Hemodynamics of the omphalo-mesenteric arteries in stage 18 chicken embryos and "flow-structure" relations for the microcirculation.

OBJECTIVE

The primary objective of this study is to evaluate the hemodynamic and structural characteristics of the omphalo-mesenteric (vitelline) arteries in stage 18 chicken embryos. The measured results were compared with Murray's law to validate the theoretical prediction on the vascular structure.

METHODS

Variation of hemodynamic parameters such as mean velocity (U(mean)), peak velocity (U(peak)) at the systolic phase, velocity fluctuations (U(fluc)) at the pulsatile frequency, and the Womersley number (Ω) were measured with respect to the geometric parameters including the bifurcation cascade level (BCL), vessel diameter (D), and distance (L) from the first bifurcation.
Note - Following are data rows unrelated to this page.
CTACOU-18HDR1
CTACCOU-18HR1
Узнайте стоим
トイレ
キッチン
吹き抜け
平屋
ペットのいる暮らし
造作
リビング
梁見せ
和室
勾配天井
They were assessed by using the time-resolved in vivo micro-PIV (particle image velocimetry) technique and the geometric information was obtained from the microscopic vessel images.

RESULTS

The effect of "branching of the vessel" on the variation of hemodynamic characteristics is similar to those of the "increase in distance" from the first bifurcation and the "decrease in vessel diameter". The flow quantities (U(mean), U(peak) and U(fluc)) decrease due to the increase in cross-sectional area ratio (γ=1.209=(∑D(daughter)(2))/D(mother)(2)), and the Womersley number also decreases as the bifurcation cascades (Ω«1).

CONCLUSION

The geometric parameters are closely related to the variation of hemodynamic characteristics. Murray's law with non-constant viscosity hypothesis would provide an insight on the two-phase nature of microvascular blood flows.